BEGIN DATASET EXTRACT

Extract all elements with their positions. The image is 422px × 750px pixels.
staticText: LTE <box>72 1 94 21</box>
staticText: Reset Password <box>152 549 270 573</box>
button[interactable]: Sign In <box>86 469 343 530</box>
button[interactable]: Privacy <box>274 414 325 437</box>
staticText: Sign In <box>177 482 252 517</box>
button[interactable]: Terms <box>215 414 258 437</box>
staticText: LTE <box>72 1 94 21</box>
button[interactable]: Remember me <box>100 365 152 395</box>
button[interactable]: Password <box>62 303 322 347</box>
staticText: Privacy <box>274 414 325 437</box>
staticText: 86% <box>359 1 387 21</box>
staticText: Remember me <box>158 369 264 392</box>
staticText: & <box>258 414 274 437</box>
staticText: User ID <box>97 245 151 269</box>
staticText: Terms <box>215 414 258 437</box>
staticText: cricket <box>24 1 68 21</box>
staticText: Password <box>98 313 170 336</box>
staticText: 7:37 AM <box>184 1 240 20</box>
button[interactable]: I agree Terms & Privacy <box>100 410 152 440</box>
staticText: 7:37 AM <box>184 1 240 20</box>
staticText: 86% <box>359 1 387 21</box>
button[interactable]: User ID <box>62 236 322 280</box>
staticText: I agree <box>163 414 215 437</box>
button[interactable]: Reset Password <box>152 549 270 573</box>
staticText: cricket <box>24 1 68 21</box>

END DATASET EXTRACT

■ TASK OBJECTIVE ■
What you give back should match the entries above exactly.

■ WRITTEN SOLUTION ■
Extract all elements with their positions. The image is 422px × 750px pixels.
staticText: LTE <box>72 1 94 21</box>
staticText: Reset Password <box>152 549 270 573</box>
button[interactable]: Sign In <box>86 469 343 530</box>
button[interactable]: Privacy <box>274 414 325 437</box>
staticText: Sign In <box>177 482 252 517</box>
button[interactable]: Terms <box>215 414 258 437</box>
staticText: LTE <box>72 1 94 21</box>
button[interactable]: Remember me <box>100 365 152 395</box>
button[interactable]: Password <box>62 303 322 347</box>
staticText: Privacy <box>274 414 325 437</box>
staticText: 86% <box>359 1 387 21</box>
staticText: Remember me <box>158 369 264 392</box>
staticText: & <box>258 414 274 437</box>
staticText: User ID <box>97 245 151 269</box>
staticText: Terms <box>215 414 258 437</box>
staticText: cricket <box>24 1 68 21</box>
staticText: Password <box>98 313 170 336</box>
staticText: 7:37 AM <box>184 1 240 20</box>
button[interactable]: I agree Terms & Privacy <box>100 410 152 440</box>
staticText: 7:37 AM <box>184 1 240 20</box>
staticText: 86% <box>359 1 387 21</box>
button[interactable]: User ID <box>62 236 322 280</box>
staticText: I agree <box>163 414 215 437</box>
button[interactable]: Reset Password <box>152 549 270 573</box>
staticText: cricket <box>24 1 68 21</box>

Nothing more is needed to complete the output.